10.4 Detecting Deadlocks and CPU Stalls in the Kernel
At the end of the previous section, we talked about the "red line" in the Panic handler: don't make it too complex, or you won't even be able to leave a "dying message." But sometimes, the kernel dies in a more insidious way—it doesn't crash immediately or scream for help; it just suddenly goes silent.
This is the "hung" crime scene we'll tackle in this section.
What Exactly is a Deadlock?
The meaning of a deadlock is straightforward: the system or a specific CPU core enters a state of long unresponsiveness. This is more troublesome than a direct Panic because it might happen in the dead of night in a production environment—the machine appears to be running, but it has long been frozen.
To catch these ghost-like failures, we need more advanced monitoring mechanisms.
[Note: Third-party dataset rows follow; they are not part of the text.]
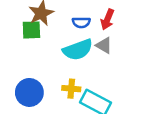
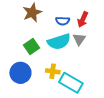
green square: (31, 30) -> (32, 47), moved, turned -35
gray triangle: (104, 45) -> (79, 39), turned 32

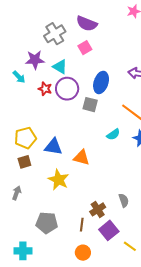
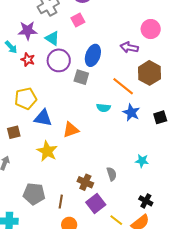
red star: (45, 89) -> (28, 60), moved
cyan semicircle: (113, 134) -> (103, 108), turned 40
yellow pentagon: (25, 138) -> (26, 99), moved
orange triangle: (81, 158) -> (71, 130), turned -36
brown cross: (98, 209) -> (85, 182), turned -35
brown line: (82, 225) -> (61, 202), moved

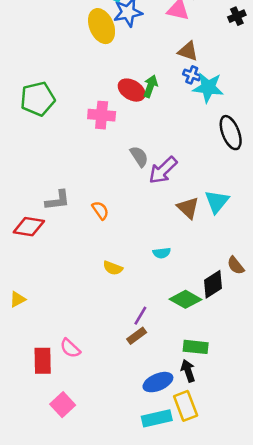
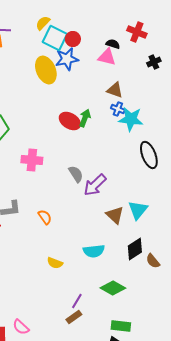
pink cross: (102, 115) -> (32, 160), moved
cyan semicircle: (162, 253) -> (94, 251), size x1.5
black diamond: (213, 284) -> (135, 249), moved

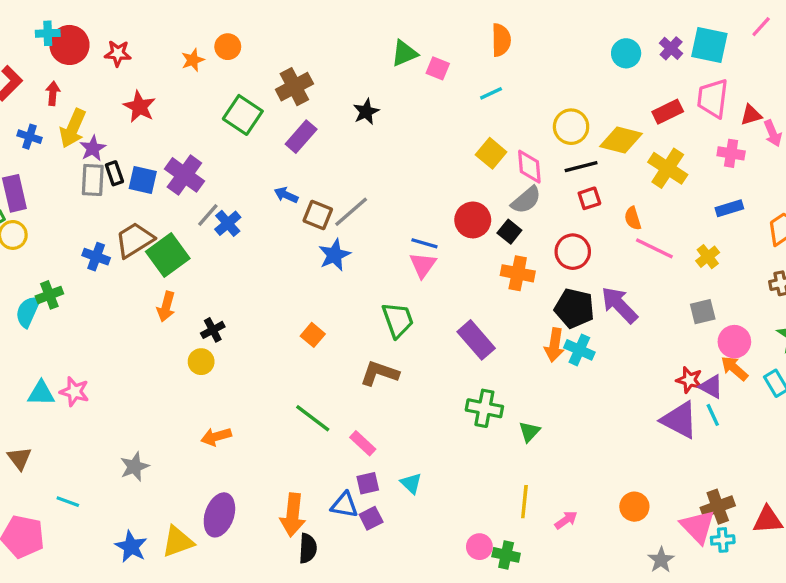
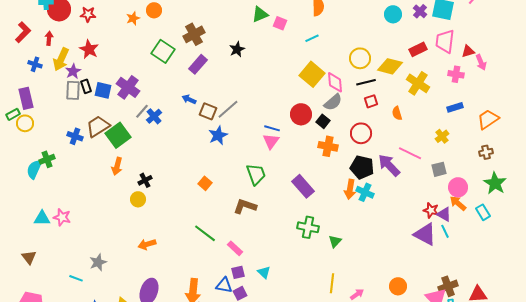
red star: (139, 107) -> (89, 49), moved
yellow square: (491, 153) -> (312, 74), size x1.4
pink line: (654, 248) -> (410, 153), moved
cyan line: (68, 502) -> (76, 278), moved

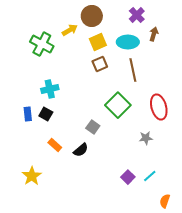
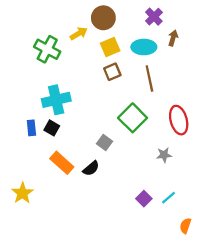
cyan cross: (50, 89) -> (56, 100), size x1.4
orange rectangle: (55, 145) -> (62, 163), size x1.5
yellow star: (32, 176) -> (22, 193), moved

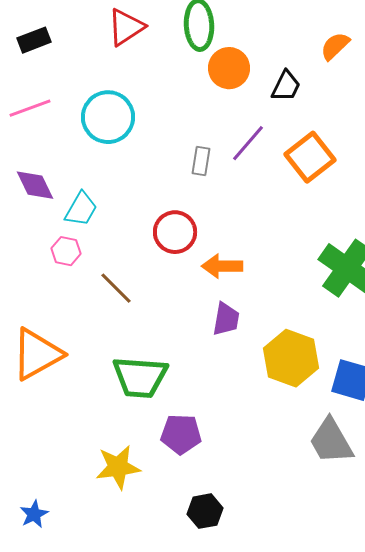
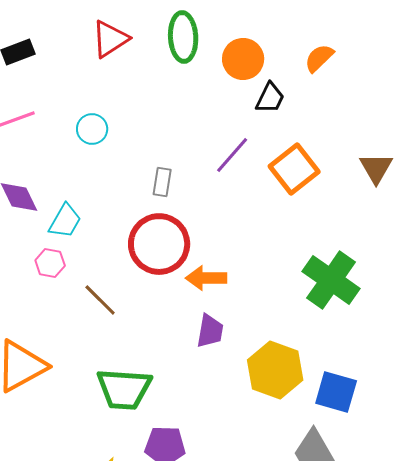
orange circle: (229, 68) -> (243, 59), moved
cyan circle: (108, 117) -> (92, 129), size x0.6
gray rectangle: (201, 161) -> (162, 182), moved
red circle: (175, 232) -> (159, 244), size x1.4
Before diving into the specific kernel detection mechanisms, let's take some time to clarify the underlying "watchdog" concept—it's the physical foundation for all detection mechanisms.
A Brief Note on Watchdogs
A watchdog is essentially a monitoring program. Its logic is very simple: I send you a heartbeat (ping) at regular intervals; if you don't respond within the specified time, I consider you dead and forcibly reboot the system.
In the Linux ecosystem, watchdogs come in a few forms:
- Hardware Watchdog: This is an independent chip or module soldered directly onto the board. It's connected to the system's reset circuit, and once triggered, it physically pulls the reset pin. Driving this usually depends heavily on the specific board, and the kernel provides a generic framework to make it easier for driver developers to interface with all sorts of messy hardware chips.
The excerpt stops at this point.